Task data Start Marker
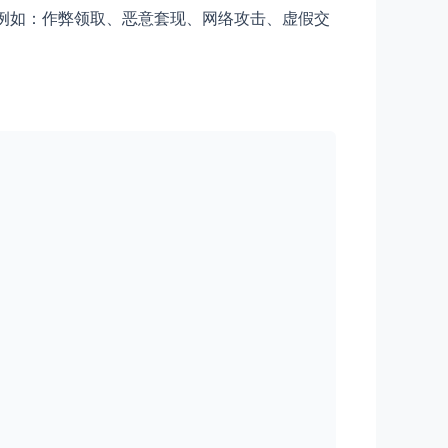
例如：作弊领取、恶意套现、网络攻击、虚假交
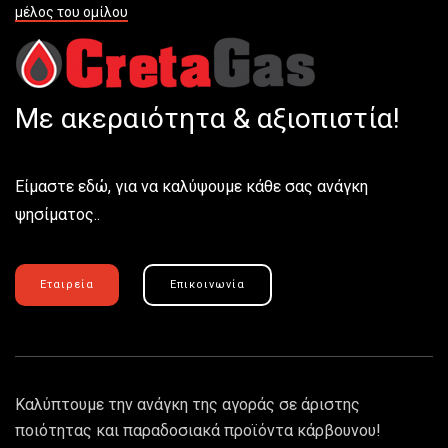
μέλος του ομίλου
Με ακεραιότητα & αξιοπιστία!
Είμαστε εδώ, για να καλύψουμε κάθε σας ανάγκη
ψησίματος..
Εταιρεία
Επικοινωνία
Καλύπτουμε την ανάγκη της αγοράς σε άριστης
ποιότητας και παραδοσιακά προϊόντα κάρβουνου!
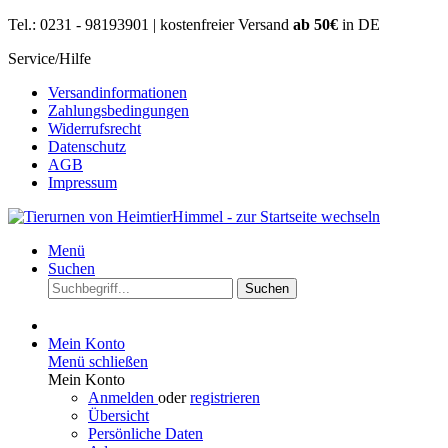
Tel.: 0231 - 98193901 | kostenfreier Versand
ab 50€
in DE
Service/Hilfe
Versandinformationen
Zahlungsbedingungen
Widerrufsrecht
Datenschutz
AGB
Impressum
Menü
Suchen
Suchen
Mein Konto
Menü schließen
Mein Konto
Anmelden
oder
registrieren
Übersicht
Persönliche Daten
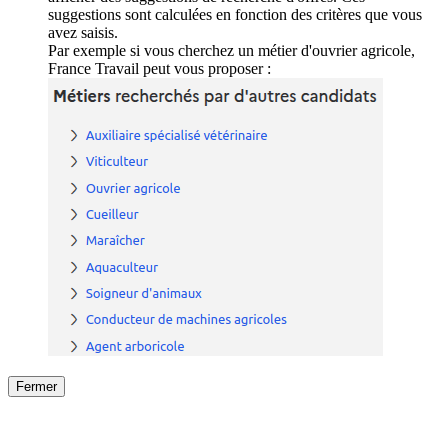
suggestions sont calculées en fonction des critères que vous
avez saisis.
Par exemple si vous cherchez un métier d'ouvrier agricole,
France Travail peut vous proposer :
Fermer
Fermer
le détail de l'offre
/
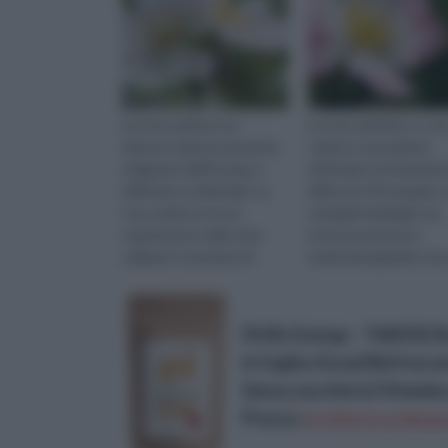
La rosa canina è un
La rosa selvatica, o ro
arbusto spinoso perenne
canina, è una pianta
originario dell’Europa e
officinale estremamen
dell’Asia occidentale. La
diffusa in fitoterapia e
rosa canina si trova
variegati impieghi, ma
soprattutto nelle zone
anche presente in
collinari e montane di
moltissimi giardini co
tutta Europa, dove può
elemento decorativo. 
raggiungere un’...
rosa canin...
DUAL Energy - T&#232; Bo
in foglia sfusa| Rinfresc
Senza zucchero| Vitamina 
Prezzo:
in offerta su Amazo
Task data End Marker
■ Exercise description
Everything from the line with "rosa canina si trova" through the last line of the data is to be retyped verbatim, with no other text.

■ The completed task
rosa canina si trova
variegati impieghi, ma
soprattutto nelle zone
anche presente in
collinari e montane di
moltissimi giardini co
tutta Europa, dove può
elemento decorativo. 
raggiungere un’...
rosa canin...
DUAL Energy - T&#232; Bo
in foglia sfusa| Rinfresc
Senza zucchero| Vitamina 
Prezzo:
in offerta su Amazo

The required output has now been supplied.